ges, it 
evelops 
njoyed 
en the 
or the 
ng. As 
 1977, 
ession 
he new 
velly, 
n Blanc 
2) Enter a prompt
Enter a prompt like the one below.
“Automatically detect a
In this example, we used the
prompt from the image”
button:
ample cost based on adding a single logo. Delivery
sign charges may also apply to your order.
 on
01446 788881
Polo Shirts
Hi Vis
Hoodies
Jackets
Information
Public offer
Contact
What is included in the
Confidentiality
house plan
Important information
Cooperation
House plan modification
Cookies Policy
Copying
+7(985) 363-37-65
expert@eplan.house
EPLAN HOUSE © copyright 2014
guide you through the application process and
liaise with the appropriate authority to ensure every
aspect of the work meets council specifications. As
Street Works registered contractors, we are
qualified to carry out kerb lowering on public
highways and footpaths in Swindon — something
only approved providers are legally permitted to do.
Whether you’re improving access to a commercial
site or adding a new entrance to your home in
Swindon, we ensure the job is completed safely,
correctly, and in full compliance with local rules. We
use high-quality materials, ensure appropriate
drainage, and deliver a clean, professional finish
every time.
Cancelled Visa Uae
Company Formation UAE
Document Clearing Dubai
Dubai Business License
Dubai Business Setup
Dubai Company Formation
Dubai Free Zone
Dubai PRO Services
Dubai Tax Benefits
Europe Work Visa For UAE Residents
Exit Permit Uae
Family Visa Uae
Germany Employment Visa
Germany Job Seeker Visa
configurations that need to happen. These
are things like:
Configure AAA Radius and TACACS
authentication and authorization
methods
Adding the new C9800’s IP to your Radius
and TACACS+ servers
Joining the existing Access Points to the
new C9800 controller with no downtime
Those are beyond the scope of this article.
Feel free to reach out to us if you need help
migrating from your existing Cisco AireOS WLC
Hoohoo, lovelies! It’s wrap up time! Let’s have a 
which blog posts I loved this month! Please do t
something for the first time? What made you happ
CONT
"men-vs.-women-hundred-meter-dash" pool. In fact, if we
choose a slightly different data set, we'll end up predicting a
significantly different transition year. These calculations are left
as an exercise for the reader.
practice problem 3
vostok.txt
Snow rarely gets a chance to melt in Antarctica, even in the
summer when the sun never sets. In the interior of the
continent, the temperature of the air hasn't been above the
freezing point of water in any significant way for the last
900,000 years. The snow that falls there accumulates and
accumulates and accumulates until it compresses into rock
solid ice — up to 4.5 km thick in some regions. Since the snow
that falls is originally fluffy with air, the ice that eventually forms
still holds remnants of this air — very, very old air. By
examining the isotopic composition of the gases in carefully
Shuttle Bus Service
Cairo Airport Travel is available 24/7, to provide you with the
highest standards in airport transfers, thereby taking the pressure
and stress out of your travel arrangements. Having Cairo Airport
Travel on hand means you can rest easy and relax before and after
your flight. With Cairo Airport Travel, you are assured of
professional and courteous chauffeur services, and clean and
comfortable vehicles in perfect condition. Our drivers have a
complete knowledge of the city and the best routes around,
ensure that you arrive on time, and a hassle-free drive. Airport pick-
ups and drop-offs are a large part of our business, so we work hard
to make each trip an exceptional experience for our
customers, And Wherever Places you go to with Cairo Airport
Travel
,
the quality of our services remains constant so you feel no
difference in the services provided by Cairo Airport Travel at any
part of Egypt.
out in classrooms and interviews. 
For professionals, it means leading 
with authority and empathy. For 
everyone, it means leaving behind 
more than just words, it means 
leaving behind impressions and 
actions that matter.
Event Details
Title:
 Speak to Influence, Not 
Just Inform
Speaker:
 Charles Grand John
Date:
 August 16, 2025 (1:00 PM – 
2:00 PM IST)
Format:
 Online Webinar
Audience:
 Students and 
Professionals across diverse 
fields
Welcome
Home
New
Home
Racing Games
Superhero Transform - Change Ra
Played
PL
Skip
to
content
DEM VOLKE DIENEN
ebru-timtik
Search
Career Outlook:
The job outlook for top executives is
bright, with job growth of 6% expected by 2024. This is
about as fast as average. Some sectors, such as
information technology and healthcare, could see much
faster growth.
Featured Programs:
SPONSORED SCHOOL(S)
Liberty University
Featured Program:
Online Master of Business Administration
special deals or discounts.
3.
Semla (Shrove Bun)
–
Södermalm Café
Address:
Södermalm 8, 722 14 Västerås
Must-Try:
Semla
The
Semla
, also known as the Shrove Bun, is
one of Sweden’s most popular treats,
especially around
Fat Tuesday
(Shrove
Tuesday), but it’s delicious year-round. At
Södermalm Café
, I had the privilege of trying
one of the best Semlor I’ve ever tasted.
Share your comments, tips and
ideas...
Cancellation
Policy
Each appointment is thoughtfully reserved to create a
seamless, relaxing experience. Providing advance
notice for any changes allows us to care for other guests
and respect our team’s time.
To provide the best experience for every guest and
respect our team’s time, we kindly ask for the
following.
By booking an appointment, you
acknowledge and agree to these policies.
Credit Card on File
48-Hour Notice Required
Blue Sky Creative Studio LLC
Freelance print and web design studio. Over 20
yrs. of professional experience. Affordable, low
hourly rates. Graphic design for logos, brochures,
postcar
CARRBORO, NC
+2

--------------------

» **DIRECTIONS FOR THIS TASK**
From the first line to the last, print the listing above exactly.

» **RESULT**
ges, it 
evelops 
njoyed 
en the 
or the 
ng. As 
 1977, 
ession 
he new 
velly, 
n Blanc 
2) Enter a prompt
Enter a prompt like the one below.
“Automatically detect a
In this example, we used the
prompt from the image”
button:
ample cost based on adding a single logo. Delivery
sign charges may also apply to your order.
 on
01446 788881
Polo Shirts
Hi Vis
Hoodies
Jackets
Information
Public offer
Contact
What is included in the
Confidentiality
house plan
Important information
Cooperation
House plan modification
Cookies Policy
Copying
+7(985) 363-37-65
expert@eplan.house
EPLAN HOUSE © copyright 2014
guide you through the application process and
liaise with the appropriate authority to ensure every
aspect of the work meets council specifications. As
Street Works registered contractors, we are
qualified to carry out kerb lowering on public
highways and footpaths in Swindon — something
only approved providers are legally permitted to do.
Whether you’re improving access to a commercial
site or adding a new entrance to your home in
Swindon, we ensure the job is completed safely,
correctly, and in full compliance with local rules. We
use high-quality materials, ensure appropriate
drainage, and deliver a clean, professional finish
every time.
Cancelled Visa Uae
Company Formation UAE
Document Clearing Dubai
Dubai Business License
Dubai Business Setup
Dubai Company Formation
Dubai Free Zone
Dubai PRO Services
Dubai Tax Benefits
Europe Work Visa For UAE Residents
Exit Permit Uae
Family Visa Uae
Germany Employment Visa
Germany Job Seeker Visa
configurations that need to happen. These
are things like:
Configure AAA Radius and TACACS
authentication and authorization
methods
Adding the new C9800’s IP to your Radius
and TACACS+ servers
Joining the existing Access Points to the
new C9800 controller with no downtime
Those are beyond the scope of this article.
Feel free to reach out to us if you need help
migrating from your existing Cisco AireOS WLC
Hoohoo, lovelies! It’s wrap up time! Let’s have a 
which blog posts I loved this month! Please do t
something for the first time? What made you happ
CONT
"men-vs.-women-hundred-meter-dash" pool. In fact, if we
choose a slightly different data set, we'll end up predicting a
significantly different transition year. These calculations are left
as an exercise for the reader.
practice problem 3
vostok.txt
Snow rarely gets a chance to melt in Antarctica, even in the
summer when the sun never sets. In the interior of the
continent, the temperature of the air hasn't been above the
freezing point of water in any significant way for the last
900,000 years. The snow that falls there accumulates and
accumulates and accumulates until it compresses into rock
solid ice — up to 4.5 km thick in some regions. Since the snow
that falls is originally fluffy with air, the ice that eventually forms
still holds remnants of this air — very, very old air. By
examining the isotopic composition of the gases in carefully
Shuttle Bus Service
Cairo Airport Travel is available 24/7, to provide you with the
highest standards in airport transfers, thereby taking the pressure
and stress out of your travel arrangements. Having Cairo Airport
Travel on hand means you can rest easy and relax before and after
your flight. With Cairo Airport Travel, you are assured of
professional and courteous chauffeur services, and clean and
comfortable vehicles in perfect condition. Our drivers have a
complete knowledge of the city and the best routes around,
ensure that you arrive on time, and a hassle-free drive. Airport pick-
ups and drop-offs are a large part of our business, so we work hard
to make each trip an exceptional experience for our
customers, And Wherever Places you go to with Cairo Airport
Travel
,
the quality of our services remains constant so you feel no
difference in the services provided by Cairo Airport Travel at any
part of Egypt.
out in classrooms and interviews. 
For professionals, it means leading 
with authority and empathy. For 
everyone, it means leaving behind 
more than just words, it means 
leaving behind impressions and 
actions that matter.
Event Details
Title:
 Speak to Influence, Not 
Just Inform
Speaker:
 Charles Grand John
Date:
 August 16, 2025 (1:00 PM – 
2:00 PM IST)
Format:
 Online Webinar
Audience:
 Students and 
Professionals across diverse 
fields
Welcome
Home
New
Home
Racing Games
Superhero Transform - Change Ra
Played
PL
Skip
to
content
DEM VOLKE DIENEN
ebru-timtik
Search
Career Outlook:
The job outlook for top executives is
bright, with job growth of 6% expected by 2024. This is
about as fast as average. Some sectors, such as
information technology and healthcare, could see much
faster growth.
Featured Programs:
SPONSORED SCHOOL(S)
Liberty University
Featured Program:
Online Master of Business Administration
special deals or discounts.
3.
Semla (Shrove Bun)
–
Södermalm Café
Address:
Södermalm 8, 722 14 Västerås
Must-Try:
Semla
The
Semla
, also known as the Shrove Bun, is
one of Sweden’s most popular treats,
especially around
Fat Tuesday
(Shrove
Tuesday), but it’s delicious year-round. At
Södermalm Café
, I had the privilege of trying
one of the best Semlor I’ve ever tasted.
Share your comments, tips and
ideas...
Cancellation
Policy
Each appointment is thoughtfully reserved to create a
seamless, relaxing experience. Providing advance
notice for any changes allows us to care for other guests
and respect our team’s time.
To provide the best experience for every guest and
respect our team’s time, we kindly ask for the
following.
By booking an appointment, you
acknowledge and agree to these policies.
Credit Card on File
48-Hour Notice Required
Blue Sky Creative Studio LLC
Freelance print and web design studio. Over 20
yrs. of professional experience. Affordable, low
hourly rates. Graphic design for logos, brochures,
postcar
CARRBORO, NC
+2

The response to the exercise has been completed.